Directed enhanced services (DES)
Three new DES, plus a revised Access scheme DES, are being introduced in England. DES must be made available to all practices via their PCT. They enable practices to offer an enhanced range of services to their patients and be rewarded for doing so. These include:

  • Choose and Book – when patients are referred to secondary care, practices will have the ability to discuss choices on offer to their patients. As well as a choice of secondary care providers, this may also involve the practice “booking” an appointment for them. The payment, 95p per registered patient, will be measured from the feedback of the survey and will be based on the total percentage referred and booked in this way.
  • Practice-based commissioning (PbC) – this two-part payment will encourage practices to engage in PbC. Initial payment will be based around practice plans, detailing objectives agreed between practices and PCTs. The second payment enables PCTs to award practices that deliver against their plan. Each payment stage will be 95p per registered patient.
  • Information management and technology (IM&T) – this is a one-off DES, worth approximately £70m across primary care, supporting practices that adopt CfH initiatives, such as electronic transfer of prescriptions (ETP), GP-to-GP records, Choose and Book, and the NHS Care Records Service. Payments will depend on implementation, which will vary according to national rollout and probably clinical systems used.
  • Access DES (England) – focuses on four key areas for patients: being able to consult with a GP within 48 hours; being able to book in advance; ease of telephone access; option of waiting for a GP of preference with no time limits. Initial payment will be based on practices committing to deliver, as well as their participation in the national survey. Retrospective payment will be based on the results of the survey.

The future
Guidelines for this new way of working have only recently been issued to practices, and supporting guidance is still sketchy. Not only will practices have priorities for this financial year, but they will also need to start planning and preparing for the next GMS year.

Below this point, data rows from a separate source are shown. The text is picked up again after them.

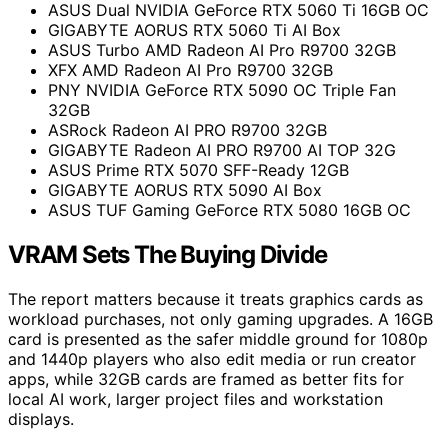
ASUS Dual NVIDIA GeForce RTX 5060 Ti 16GB OC
GIGABYTE AORUS RTX 5060 Ti AI Box
ASUS Turbo AMD Radeon AI Pro R9700 32GB
XFX AMD Radeon AI Pro R9700 32GB
PNY NVIDIA GeForce RTX 5090 OC Triple Fan
32GB
ASRock Radeon AI PRO R9700 32GB
GIGABYTE Radeon AI PRO R9700 AI TOP 32G
ASUS Prime RTX 5070 SFF-Ready 12GB
GIGABYTE AORUS RTX 5090 AI Box
ASUS TUF Gaming GeForce RTX 5080 16GB OC
VRAM Sets The Buying Divide
The report matters because it treats graphics cards as
workload purchases, not only gaming upgrades. A 16GB
card is presented as the safer middle ground for 1080p
and 1440p players who also edit media or run creator
apps, while 32GB cards are framed as better fits for
local AI work, larger project files and workstation
displays.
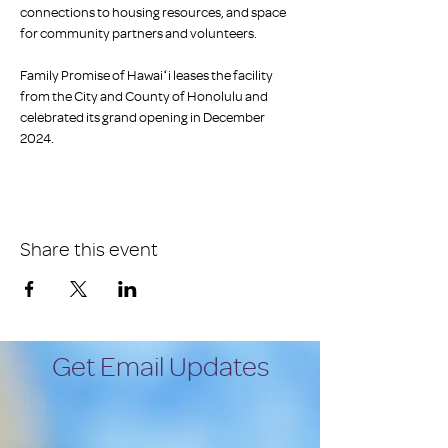
connections to housing resources, and space 
for community partners and volunteers. 
Family Promise of Hawaiʻi leases the facility 
from the City and County of Honolulu and 
celebrated its grand opening in December 
2024.
Share this event
Get Email Updates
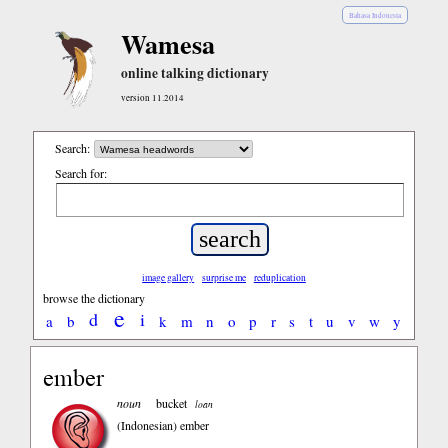
Bahasa Indonesia
Wamesa
online talking dictionary
version 11.2014
Search:
Search for:
image gallery
surprise me
reduplication
browse the dictionary
e
d
i
a
b
k
m
n
o
p
r
s
t
u
v
w
y
ember
noun
bucket
loan
(Indonesian)
ember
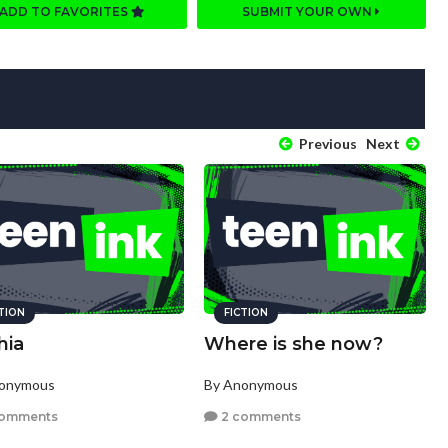
ADD TO FAVORITES
SUBMIT YOUR OWN
Previous
Next
CTION
FICTION
hia
Where is she now?
nonymous
By Anonymous
comments
2 comments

New disease registers will need to be created. Data quality searches on existing data will need to be run. Data entry templates will need editing, not only for new areas but also to reflect the changes within the existing clinical areas. In some cases, new Read codes may have been requested, but these will not be available until later in the year. In these instances, practices will have to develop a protocol to manage this, using temporary or existing codes not currently used, with a view to performing Read code swaps when the codes do become available.

Although the changes will not affect practices as much as when the contract was first introduced, it is still a time of further big change. Due to some Read codes, GMS software for clinical systems and QMAS not being available from 1 April 2006, practices will need to ensure they have robust systems in place for capturing data, which they may well need to adapt as the year progresses. Time is of the essence, and for the busy practice manager, time is something that there is just not enough of. Though there are still more details to come, the sooner practices can adapt, the higher the achievement should be for 2006 and beyond.